Introduce `treatAsNonHtml` to remove `isHTML` implementation #1230

edwinv · 2024-03-25T16:34:03Z

Fixes #608

When Turbo navigates to a new URL, locationIsVisitable is called to check if the location is visitable. One part of the check is checking if the requested URL returns HTML. We can never determine with 100% confidence if a request will return HTML. A page with a .html extension might still return another content-type. A page with a .foobar extension might return HTML. Using a check on the file extension is therefore imprecise and prone to bugs.

Turbo already handles non-HTML responses. When a response doesn't contain an HTML part, a contentTypeMismatch is raised. This causes the page to reload to the requested URL. So we could remove the isHTML check completely and still have a functioning situation. The major downside is having two requests: one Turbo fetch and one regular browser request.

A user could prevent these double requests by adding data-turbo="false" to these links. But there might be some sensible default by never handling known non-HTML extensions as a Turbo request. This PR introduces the Turbo.treatAsNonHtml setting to enable this.

By default, a range of common non-HTML extensions are included in this setting, like .png and .jpg. If users have many links to other extensions and don't want to sprinkle their HTML with data-turbo="false" attribute, they can add new extensions to the set:

Turbo.treatAsNonHtml.add(".mp3")

Because these changes are added to the lower-level checks, they work both for regulars visits and the newly introduced page refresh morphs.

Mentioning @packagethief @dhh @jorgemanrubia for some visibility.

packagethief · 2024-03-25T16:59:56Z

I'm wary of using an exclusion list and assuming that most things are HTML by default. I think the list will just keep growing. But I do like the API you've proposed better than isHTML's existing regex. What would you think of using that API with an HTML extension allowlist? Then applications can more easily configure the extensions they want treated as HTML:

Turbo.htmlExtensions.add(".foobar")

The implementation would be as you've proposed, but would check for inclusion in the HTML extensions, rather than exclusion. We'd ship with the defaults already defined by the regex:

export const htmlExtensions = new Set([ ".html", ".htm", ".xhtml", ".php" ])

export function locationIsVisitable(location, rootLocation) {
  return isPrefixedBy(location, rootLocation) && htmlExtensions.has(getExtension(location))
}

EDIT: I guess that won't work when there's no extension – the implementation would need to account for that.

edwinv · 2024-03-25T18:11:36Z

On the one hand finding the extension is always a educated guess. In our application we have URL's with a filter, containing a date range presentation. Example: /invoices/filter/period:202401..202403. This is a valid URL and is perfectly handled by Rails routing. Turbo thinks the extension is .202403. This is a dynamic part of the URL and can never be added to an htmlExtensions array on the frontend.

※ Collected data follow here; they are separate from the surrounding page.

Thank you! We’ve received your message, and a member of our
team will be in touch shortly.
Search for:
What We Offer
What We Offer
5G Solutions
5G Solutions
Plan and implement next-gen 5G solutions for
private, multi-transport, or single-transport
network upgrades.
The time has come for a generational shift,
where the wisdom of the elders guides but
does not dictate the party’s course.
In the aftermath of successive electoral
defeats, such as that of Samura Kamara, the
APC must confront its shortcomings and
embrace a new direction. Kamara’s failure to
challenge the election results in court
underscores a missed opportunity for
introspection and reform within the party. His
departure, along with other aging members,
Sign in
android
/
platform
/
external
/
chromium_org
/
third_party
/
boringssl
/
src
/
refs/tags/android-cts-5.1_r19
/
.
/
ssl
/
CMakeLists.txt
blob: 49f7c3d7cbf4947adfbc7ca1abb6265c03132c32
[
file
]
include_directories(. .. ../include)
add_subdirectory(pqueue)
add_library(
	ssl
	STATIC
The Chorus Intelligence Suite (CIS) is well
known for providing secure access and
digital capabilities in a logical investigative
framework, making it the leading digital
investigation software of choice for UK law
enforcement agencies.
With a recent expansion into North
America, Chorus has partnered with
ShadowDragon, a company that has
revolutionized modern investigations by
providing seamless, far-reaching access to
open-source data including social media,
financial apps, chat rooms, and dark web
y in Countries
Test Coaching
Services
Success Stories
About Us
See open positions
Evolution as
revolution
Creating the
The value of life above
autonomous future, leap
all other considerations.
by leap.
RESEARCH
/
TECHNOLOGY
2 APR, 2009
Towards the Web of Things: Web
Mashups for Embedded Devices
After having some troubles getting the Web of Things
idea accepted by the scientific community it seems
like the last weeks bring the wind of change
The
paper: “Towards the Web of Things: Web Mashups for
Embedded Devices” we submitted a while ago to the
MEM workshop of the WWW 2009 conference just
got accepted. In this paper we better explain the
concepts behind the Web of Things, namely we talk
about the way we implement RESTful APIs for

Turbo thinks it is no HTML and will always reload the page. Up until recently this wasn't an issue: while navigating the user just got a fresh page. With Turbo streams refreshing/morphing the page, the user now faces a complete refresh while we are just trying to update a small part of it. This is degrading the user experience.

On the other hand, we need to think about fallback situations. If the treatAsNonHtml set is not covering all situations, the page will still load. It takes two requests, but the user won't notice. The major downside is wasting traffic and a bit of a delay for the user. Compare this to an incomplete htmlExtensions. Then the user will have a degraded experience due to full page reloads, while morphing is expected.

So, I'm still in favor of the proposed set for non-HTML extensions. I'm aware it is not covering all possible extensions, but when it does not cover an extension, the user won't notice and the experience stays the same.

I like the htmlExtensions name, so maybe we should rename treatAsNonHtml to a simpler name like nonHtmlExtensions or neverLoadWithTurbo.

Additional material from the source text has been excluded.